The skill setup means neither one eats your CLAUDE.md token budget each session. They load only when called and stay out of the way the rest of the time.

For recurring analysis, the workflow pattern that works well:

Build or grab a community skill that bundles your standard checks.
Set up a project rules file with your folder layout (data/raw, data/processed, data/generated), your package manager (UV is the pick right now), and your output formats.
Call Claude Code with one prompt: “run the quarterly sales analysis on data/raw/q1-2026.csv.”

For work that runs on a schedule, Patrick Mineault says to track data lineage with DAG tools. Snakemake fits bio-style pipelines. Apache Airflow handles heavy jobs. Plain shell scripts are fine as a starter. Claude Code can write and maintain these pipeline files too.

Prompting Strategies for Accurate Analysis

The quality of what Claude Code gives back hangs on how you write your prompts. A few patterns reliably yield trustworthy, repeatable work:

Always force a run before a summary. The prompt “Load this CSV with pandas, print the shape, dtypes, and first 5 rows, then summarize what you see from the printed output” stops Claude from making up traits of the data. Never trust a number summary that did not come from real code.

After any sum, ask Claude to check it a second way. For example: “Total revenue by summing LineTotal. Then check it by multiplying Quantity by UnitPrice and summing. Compare the two totals.” The VelvetShark workflow uses this cross-check all the way through, including in the final Excel file.

Make lots of rough plots first, before any deep work. As Mineault notes, single plots that look low-value still add up to confidence the data is loading and parsing right. A spread plot on every number column and a count plot on every text column cost almost no time. They also catch parsing bugs that would otherwise hide inside the sums.

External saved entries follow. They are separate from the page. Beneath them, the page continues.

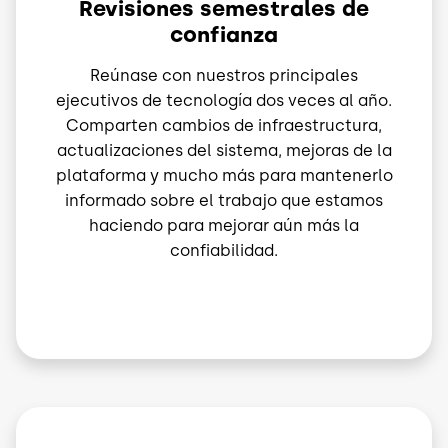
Revisiones semestrales de
confianza
Reúnase con nuestros principales
ejecutivos de tecnología dos veces al año.
Comparten cambios de infraestructura,
actualizaciones del sistema, mejoras de la
plataforma y mucho más para mantenerlo
informado sobre el trabajo que estamos
haciendo para mejorar aún más la
confiabilidad.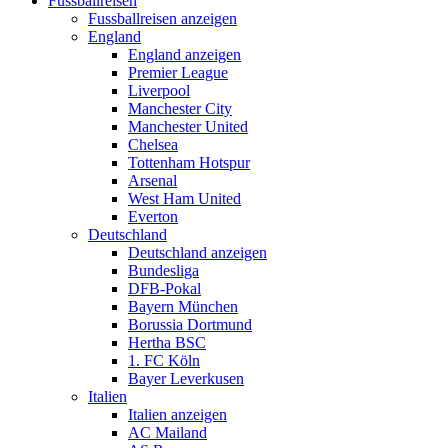
Fussballreisen
Fussballreisen anzeigen
England
England anzeigen
Premier League
Liverpool
Manchester City
Manchester United
Chelsea
Tottenham Hotspur
Arsenal
West Ham United
Everton
Deutschland
Deutschland anzeigen
Bundesliga
DFB-Pokal
Bayern München
Borussia Dortmund
Hertha BSC
1. FC Köln
Bayer Leverkusen
Italien
Italien anzeigen
AC Mailand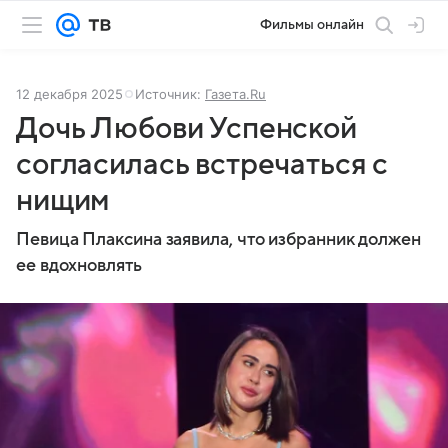
Фильмы онлайн
12 декабря 2025
Источник:
Газета.Ru
Дочь Любови Успенской
согласилась встречаться с
нищим
Певица Плаксина заявила, что избранник должен
ее вдохновлять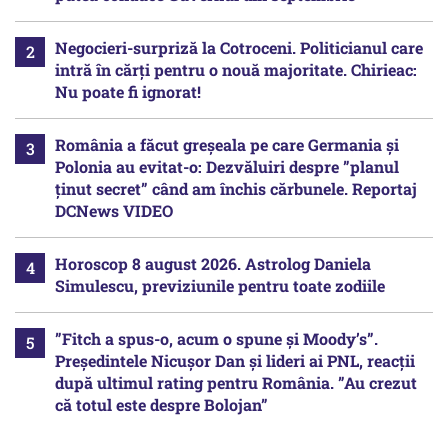
Negocieri-surpriză la Cotroceni. Politicianul care
intră în cărți pentru o nouă majoritate. Chirieac:
Nu poate fi ignorat!
România a făcut greșeala pe care Germania și
Polonia au evitat-o: Dezvăluiri despre ”planul
ținut secret” când am închis cărbunele. Reportaj
DCNews VIDEO
Horoscop 8 august 2026. Astrolog Daniela
Simulescu, previziunile pentru toate zodiile
”Fitch a spus-o, acum o spune și Moody’s”.
Președintele Nicușor Dan și lideri ai PNL, reacții
după ultimul rating pentru România. ”Au crezut
că totul este despre Bolojan”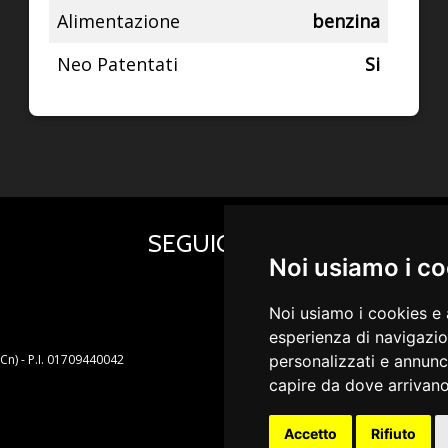
Alimentazione
benzina
Neo Patentati
Si
SEGUICI su
Noi usiamo i c
Noi usiamo i cookies e 
esperienza di navigazio
personalizzati e annunci 
(Cn) - P.I. 01709440042
capire da dove arrivano i
Accetto
Rifiuto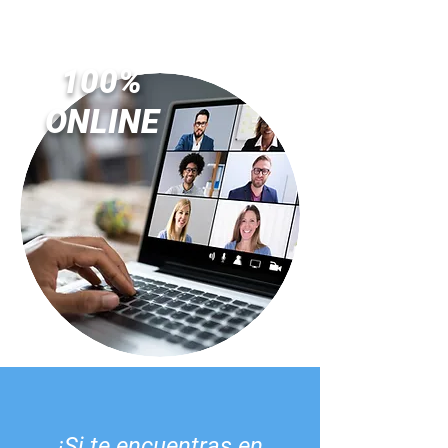
100%
ONLINE
¡Si te encuentras en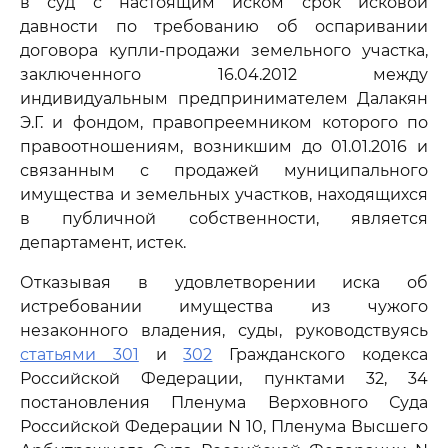
в суд с настоящим иском срок исковой
давности по требованию об оспаривании
договора купли-продажи земельного участка,
заключенного 16.04.2012 между
индивидуальным предпринимателем Далакян
Э.Г. и фондом, правопреемником которого по
правоотношениям, возникшим до 01.01.2016 и
связанным с продажей муниципального
имущества и земельных участков, находящихся
в публичной собственности, является
департамент, истек.
Отказывая в удовлетворении иска об
истребовании имущества из чужого
незаконного владения, суды, руководствуясь
статьями 301
и
302
Гражданского кодекса
Российской Федерации, пунктами 32, 34
постановления Пленума Верховного Суда
Российской Федерации N 10, Пленума Высшего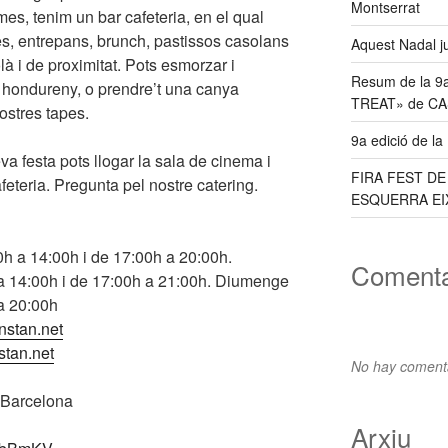
Montserrat
mes, tenim un bar cafeteria, en el qual
es, entrepans, brunch, pastissos casolans
Aquest Nadal j
là i de proximitat. Pots esmorzar i
Resum de la 9
 hondureny, o prendre’t una canya
TREAT» de C
stres tapes.
9a edició de l
eva festa pots llogar la sala de cinema i
FIRA FEST D
feteria. Pregunta pel nostre catering.
ESQUERRA EI
0h a 14:00h i de 17:00h a 20:00h.
Comenta
 a 14:00h i de 17:00h a 21:00h. Diumenge
a 20:00h
nstan.net
stan.net
No hay comenta
 Barcelona
Arxiu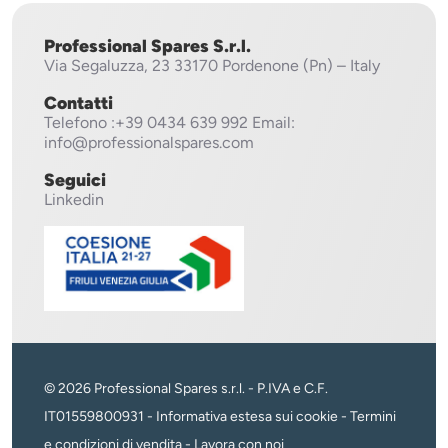
Professional Spares S.r.l.
Via Segaluzza, 23
33170 Pordenone (Pn) – Italy
Contatti
Telefono
:+39 0434 639 992
Email:
info@professionalspares.com
Seguici
Linkedin
© 2026 Professional Spares s.r.l. - P.IVA e C.F.
IT01559800931 -
Informativa estesa sui cookie
-
Termini
e condizioni di vendita
-
Lavora con noi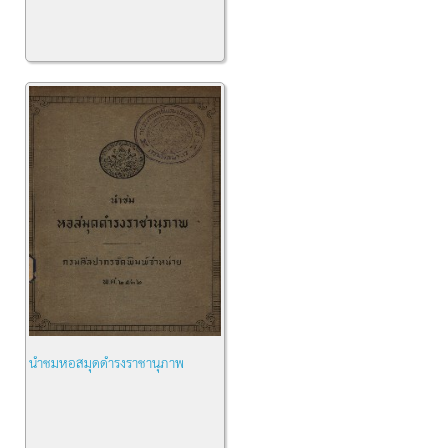
นำชมหอสมุดดำรงราชานุภาพ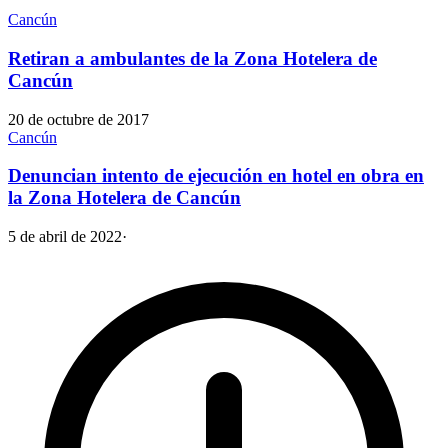
Cancún
Retiran a ambulantes de la Zona Hotelera de
Cancún
20 de octubre de 2017
Cancún
Denuncian intento de ejecución en hotel en obra en
la Zona Hotelera de Cancún
5 de abril de 2022
·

Use flags from day one. Instead of asking “what were the top 10 products in Q3,” ask Claude to “make a script with --top_n, --start_date, and --end_date flags that I can rerun with new values.” You end up with a reusable tool, not a one-shot answer.

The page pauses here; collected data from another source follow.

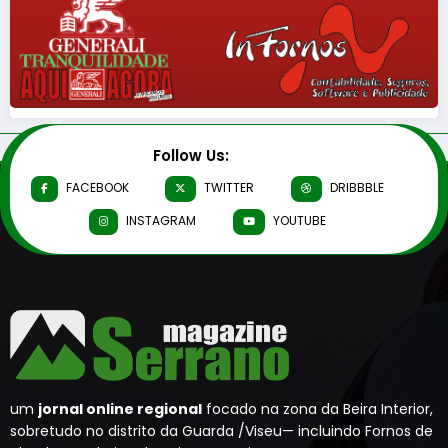
Follow Us:
FACEBOOK
TWITTER
DRIBBBLE
INSTAGRAM
YOUTUBE
um
jornal online regional
focado na zona da Beira Interior,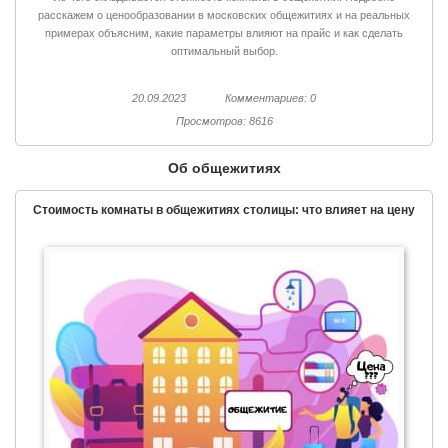
расскажем о ценообразовании в московских общежитиях и на реальных
примерах объясним, какие параметры влияют на прайс и как сделать
оптимальный выбор.
20.09.2023
Комментариев: 0
Просмотров: 8616
Об общежитиях
Стоимость комнаты в общежитиях столицы: что влияет на цену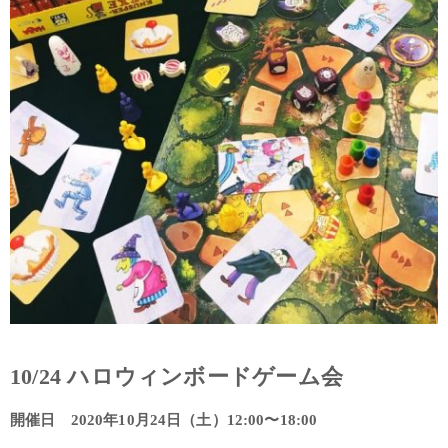
10/24 ハロウィンボードゲーム会
開催日 2020年10月24日（土）12:00〜18:00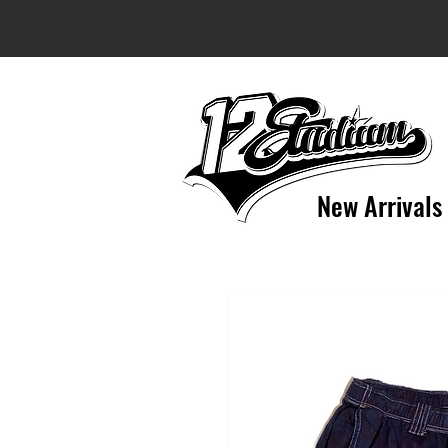
New Arrivals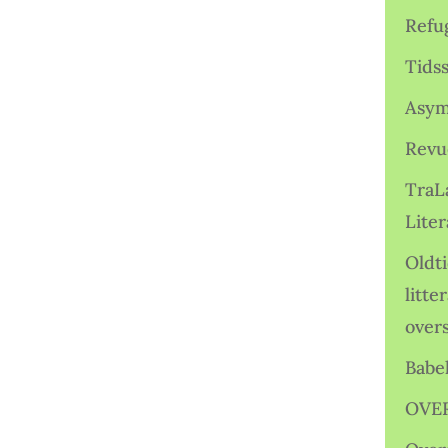
Refu
Tids
Asym
Revu
TraL
Liter
Oldt
litte
over
Babe
OVE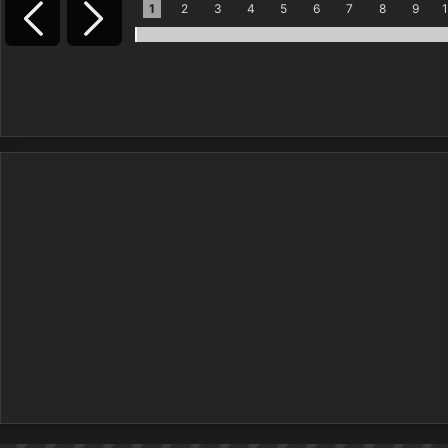
1
2
3
4
5
6
7
8
9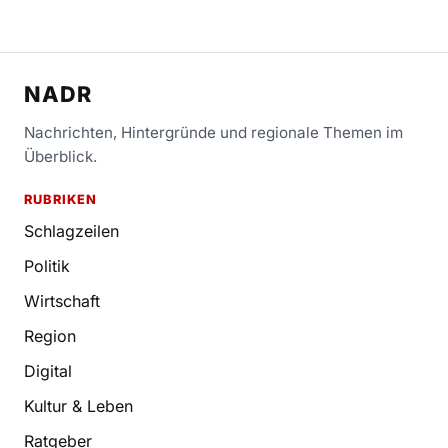
NADR
Nachrichten, Hintergründe und regionale Themen im
Überblick.
RUBRIKEN
Schlagzeilen
Politik
Wirtschaft
Region
Digital
Kultur & Leben
Ratgeber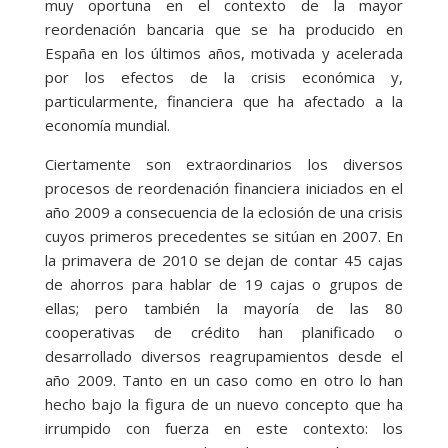
muy oportuna en el contexto de la mayor
reordenación bancaria que se ha producido en
España en los últimos años, motivada y acelerada
por los efectos de la crisis económica y,
particularmente, financiera que ha afectado a la
economía mundial.
Ciertamente son extraordinarios los diversos
procesos de reordenación financiera iniciados en el
año 2009 a consecuencia de la eclosión de una crisis
cuyos primeros precedentes se sitúan en 2007. En
la primavera de 2010 se dejan de contar 45 cajas
de ahorros para hablar de 19 cajas o grupos de
ellas; pero también la mayoría de las 80
cooperativas de crédito han planificado o
desarrollado diversos reagrupamientos desde el
año 2009. Tanto en un caso como en otro lo han
hecho bajo la figura de un nuevo concepto que ha
irrumpido con fuerza en este contexto: los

One thing Claude Code can’t do is judge whether your analytical approach fits your specific question. Picking the right statistical test, drawing the line between a return and a cancellation, choosing whether to aggregate by week or month: those remain the analyst’s call. The VelvetShark workflow produced good results because the analyst made those choices deliberately and built reconciliation checks to verify them. Claude simply executed the work efficiently. That split, where you own the questions and Claude owns the implementation, is what gives you analysis you can defend.